Support fp32 accumulation for bf16 gemm and grouped gemm #482

wuxun-zhang · 2025-08-27T12:58:27Z

For current implementation, if users want a bf16-in-bf16-out gemm, the MMa atom XE_8x16x16_BF16BF16BF16BF16_TT will be used and accumulation happens in bf16 dtype. But for preserving good accuracy, fp32 accumulation is needed. This PR supports this by adding dtype conversion in epilogue. It adds assumption that C and D should have same dtype.

wuxun-zhang · 2025-08-29T03:20:19Z

@rolandschulz @tdeng5 Could you please take a review here? Thanks.

include/cutlass/epilogue/collective/xe_epilogue.hpp

include/cutlass/epilogue/collective/xe_array_epilogue.hpp

wuxun-zhang · 2025-09-02T01:24:38Z

@jiyang1011 Could you please have a review here? Thanks

jiyang1011 · 2025-09-03T01:40:35Z

https://github.com/intel/cutlass-sycl/blob/main/test/unit/gemm/device/xe_gemm_fp16_fp16_fp16_tensor_op_fp16.cpp

For 16bits accumulator mma, it's the UT. Supposed that the ElementAccumulator is hard set as float. It's obviously not rational

Previously bf16 in bf16 out gemm will use bf16 accmulator, after this patch fp32 accumulator will be used for good accuracy. There is an assumption that C and D have same dtypes. Signed-off-by: Wuxun Zhang <[email protected]>

wuxun-zhang · 2025-09-03T02:22:50Z

https://github.com/intel/cutlass-sycl/blob/main/test/unit/gemm/device/xe_gemm_fp16_fp16_fp16_tensor_op_fp16.cpp

For 16bits accumulator mma, it's the UT. Supposed that the ElementAccumulator is hard set as float. It's obviously not rational

Now it supports different accumulator dtype. Please check latest commits.

wuxun-zhang · 2025-09-04T00:38:24Z

@jiyang1011 @taozha2 can you please help trigger CI test here?

rolandschulz · 2025-09-04T20:51:37Z

examples/sycl/00_bmg_gemm/00_bmg_gemm.cpp


  using CollectiveEpilogue = typename Gemm::CollectiveEpilogue;
-  using ElementC = typename Gemm::ElementC;
+  using ElementC = typename CollectiveEpilogue::ElementOutput;


I think this change is wrong. Why change this? Did you check this is correct if dtype of C and output is different?

I think this issue can be detected by pre-ci checks.

It assums C and D has same dtype here. I also think we need to support more dtype combinations.

Why change it if you assume C and D is the same?
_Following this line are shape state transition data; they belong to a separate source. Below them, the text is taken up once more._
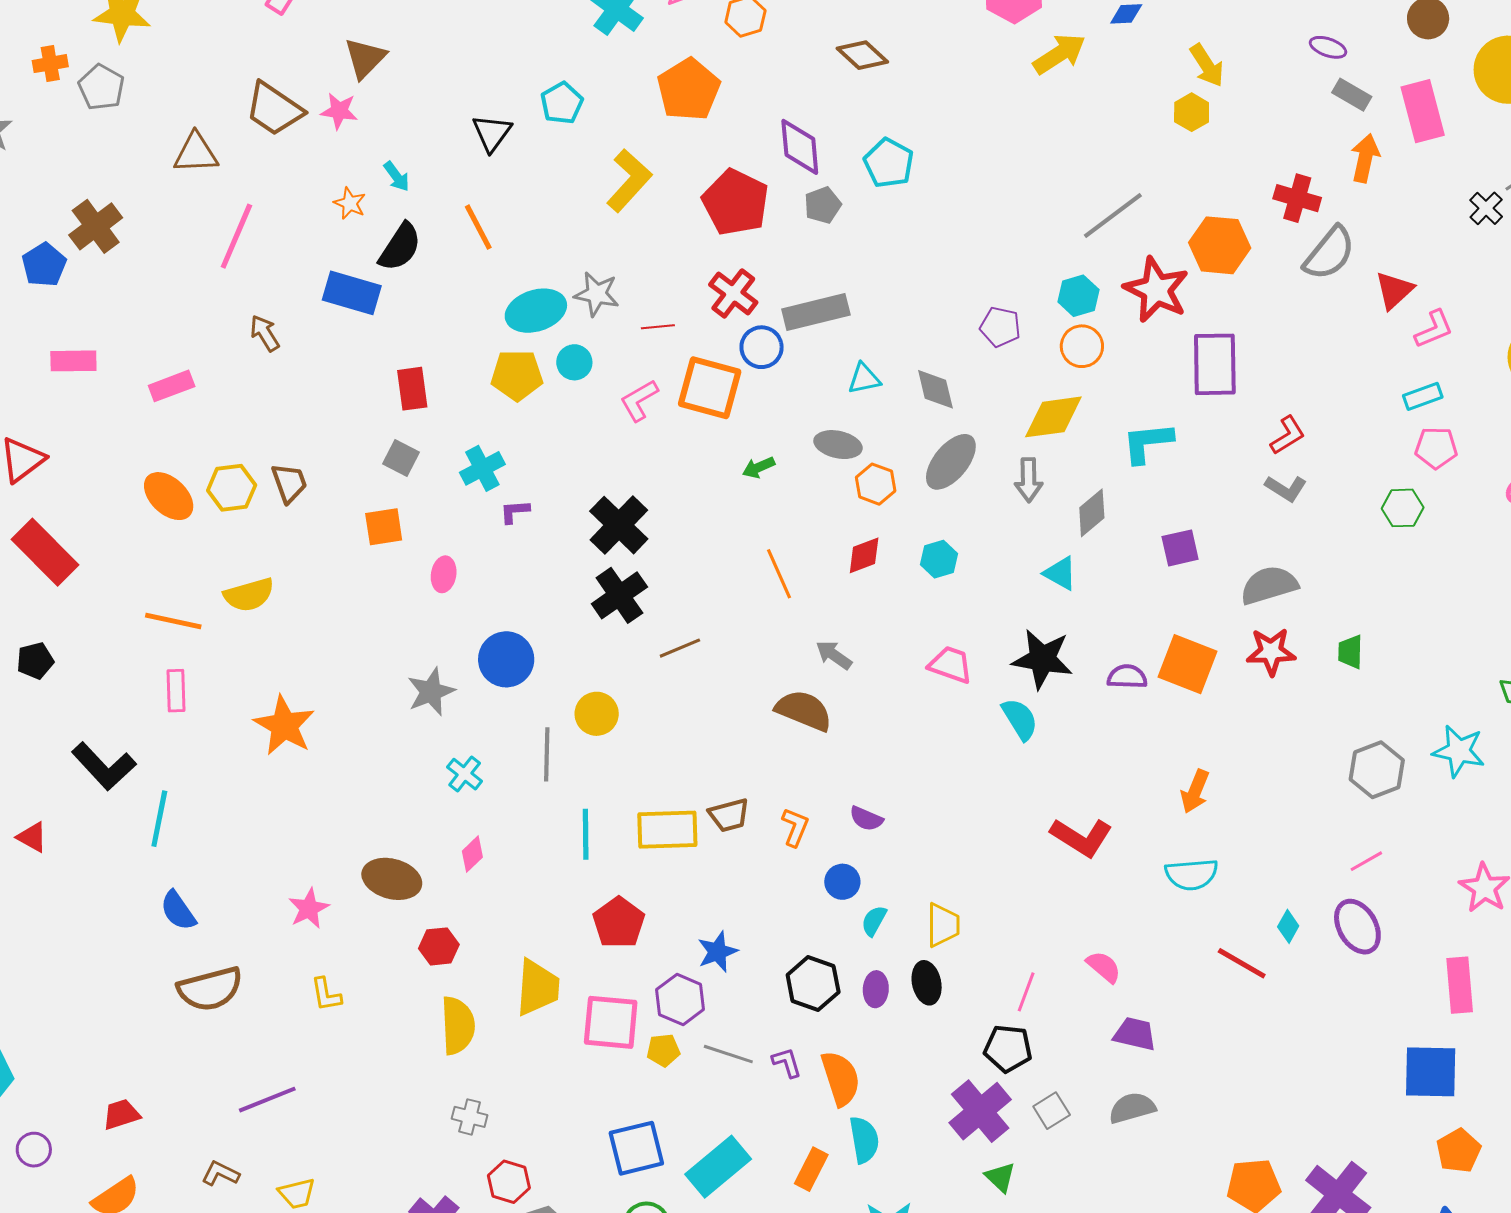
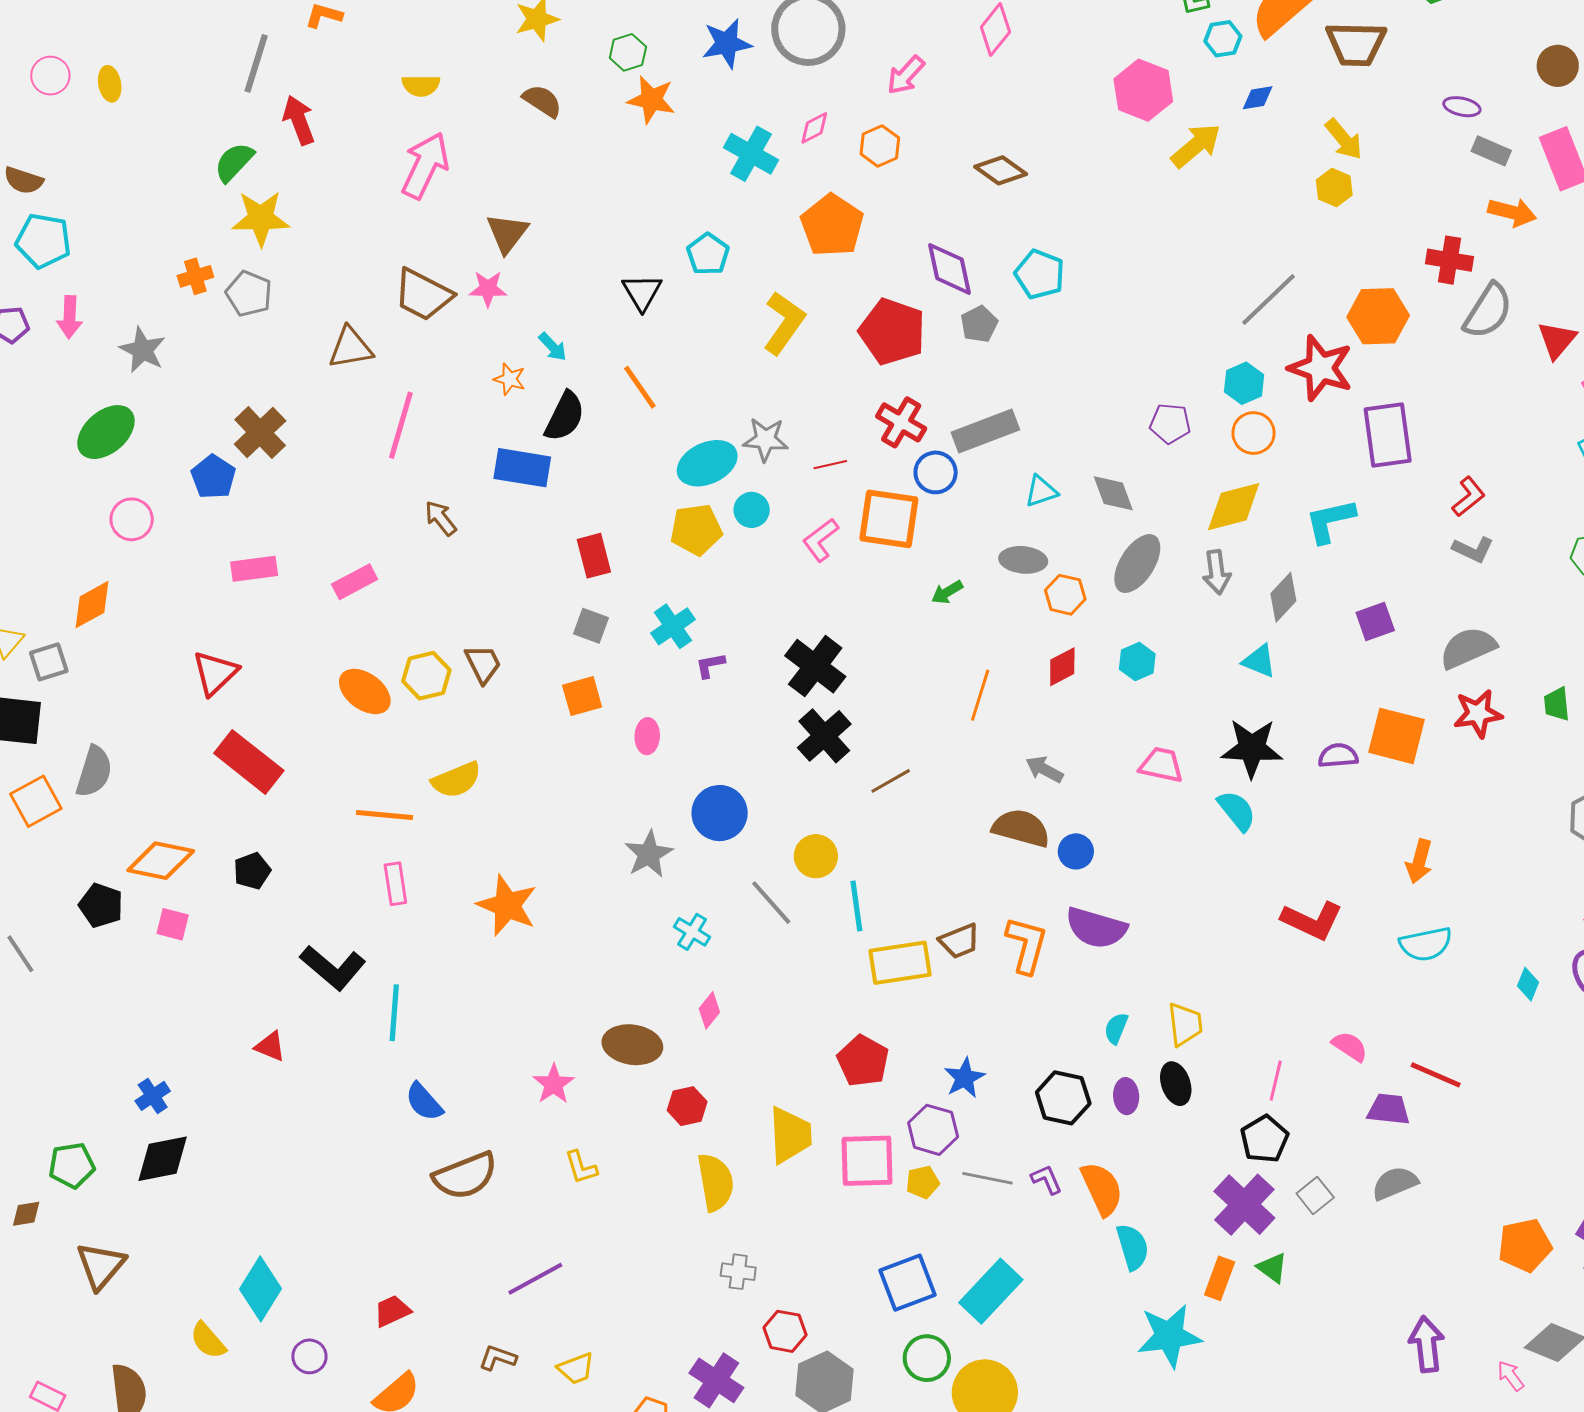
orange arrow: (1365, 158) -> (1512, 212), turned 99
orange line: (779, 574) -> (980, 695), turned 48
gray line: (547, 754) -> (771, 903), turned -36
purple semicircle: (866, 819) -> (1096, 928), size x1.8
orange L-shape: (795, 827) -> (1027, 945), size x1.5
cyan line: (586, 834) -> (856, 906), moved
blue circle: (842, 882) -> (1076, 851), moved
red line: (1242, 963) -> (1436, 1075), moved
black pentagon: (1008, 1048) -> (1264, 1139), turned -30
orange rectangle: (811, 1169) -> (1220, 1278), moved

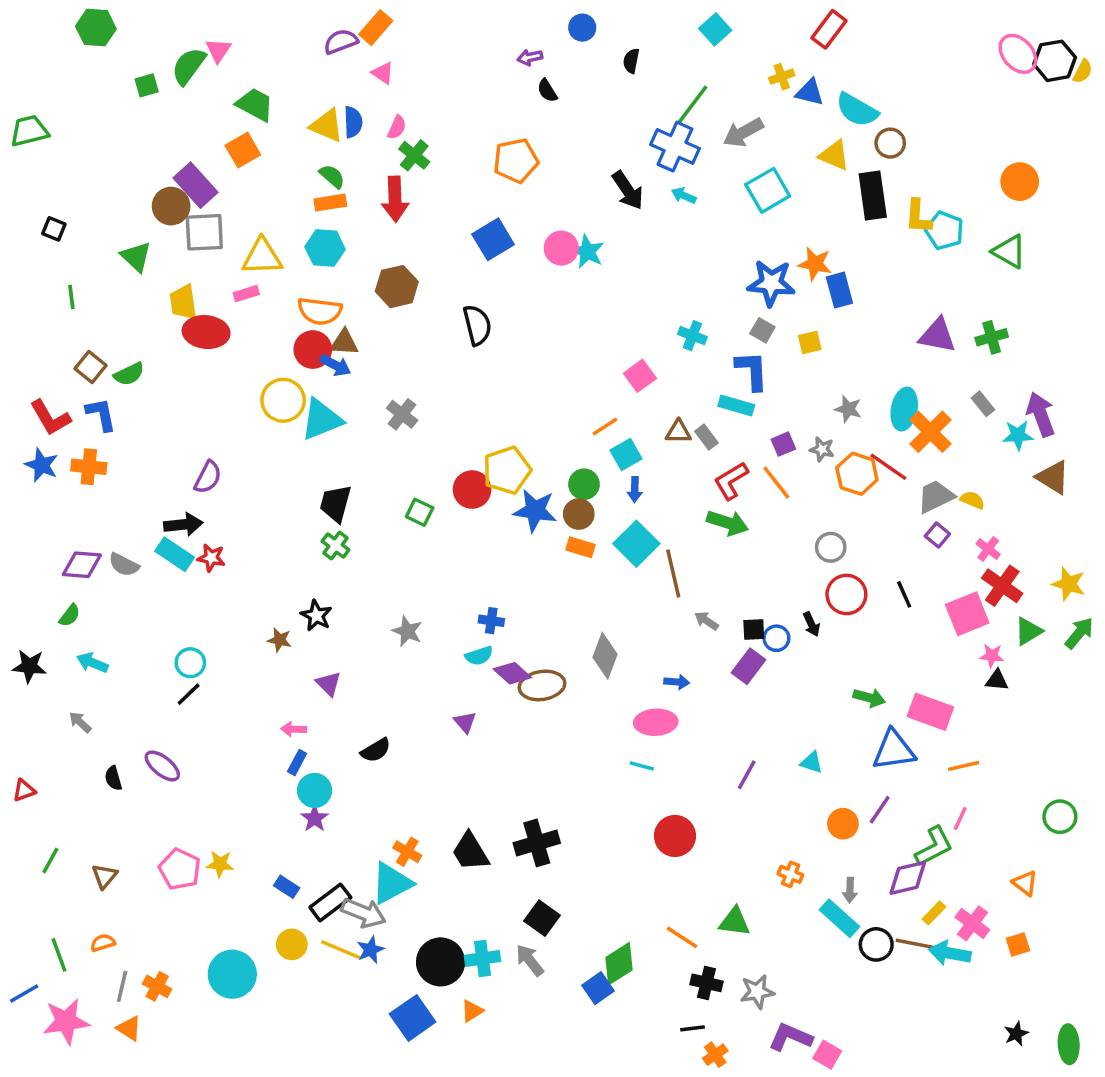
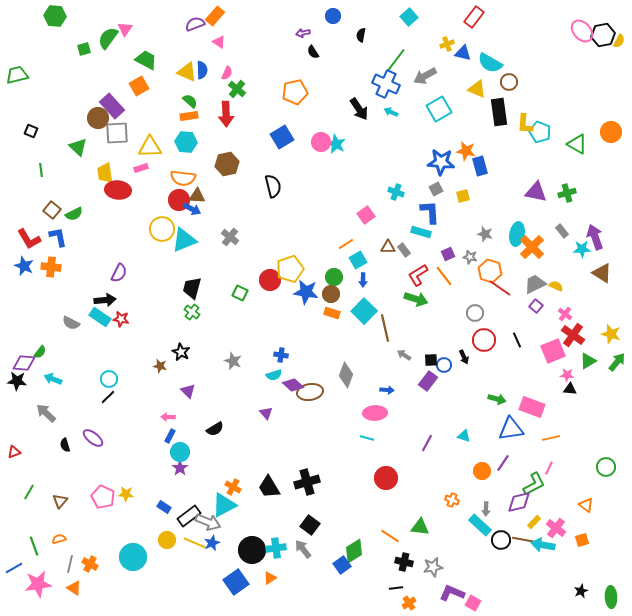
orange circle: (1020, 182) -> (611, 132), moved
gray square: (762, 330) -> (436, 189), turned 32
red line: (888, 467) -> (500, 288), moved
purple diamond: (82, 565) -> (24, 363), moved
gray arrow: (80, 722) -> (46, 413), size x1.5

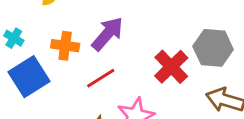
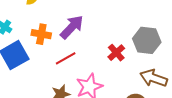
red cross: (171, 67) -> (116, 53), size x0.7

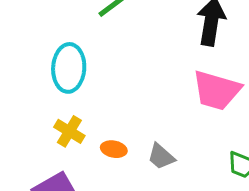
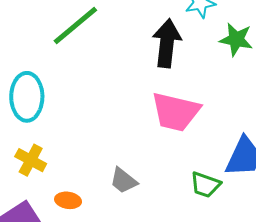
orange ellipse: (114, 149) -> (68, 200), moved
We should add a static_assert if it only works under that assumption.

sanchitintel · 2025-09-12T00:25:49Z

if users want a bf16-in-bf16-out gemm, the MMa atom XE_8x16x16_BF16BF16BF16BF16_TT will be used and accumulation happens in bf16 dtype. But for preserving good accuracy, fp32 accumulation is needed. This PR supports this by adding dtype conversion in epilogue.

XE_8x16x16_F32BF16BF16F32_TT already supports FP32 accumulation.
Support for changing output dtype to BF16 in epilogue is already present, except for GroupedGEMM.
I opened #505 & #506 to illustrate (may have to manually compare code with a diff tool such as BeyondCompare).

It adds assumption that C and D should have same dtype.

I see now that this is the new feature.

Thank you!

sanchitintel · 2025-09-12T02:20:38Z

include/cutlass/epilogue/collective/xe_array_epilogue.hpp

+  using ElementC = typename FusionCallbacks::ElementSource;
+  using ElementAccumulator = ElementC_;


This config did not work with the latest commit of this branch. Is it currently supported? Thanks!

sanchitintel · 2025-09-12T02:31:21Z

test/unit/gemm/device/default_gemm_group_configuration.hpp


  using TiledMma = typename CollectiveMainloop::TiledMma;

-  using EpilogueOp = epilogue::fusion::LinearCombination<float, float>;


Currently, while the BF16 A, B and FP32 C with BF16 D/output case is supported in the main branch, the epilogue::fusion::LinearCombination API usage at this line is non-intuitive because the main branch is using a hacky way that deviates from the intended/documented use of this API, since its first template parameter is intended to be the output dtype.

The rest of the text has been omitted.